▶ _WORK ITEM_
Transcribe all data verbatim. Skip the pictures.

WORKING DATA Start Marker

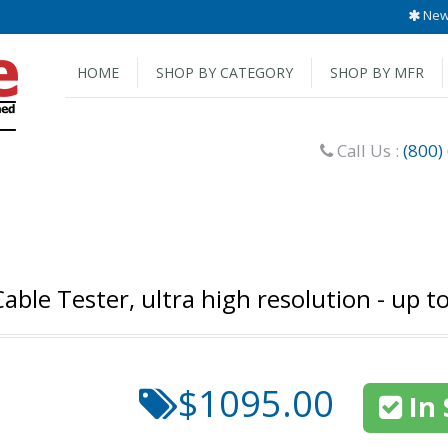
New 
HOME
SHOP BY CATEGORY
SHOP BY MFR
Call Us :
(800)
ble Tester, ultra high resolution - up to
$1095.00
In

WORKING DATA End Marker

▶ _SOLUTION_
New 
HOME
SHOP BY CATEGORY
SHOP BY MFR
Call Us :
(800)
ble Tester, ultra high resolution - up to
$1095.00
In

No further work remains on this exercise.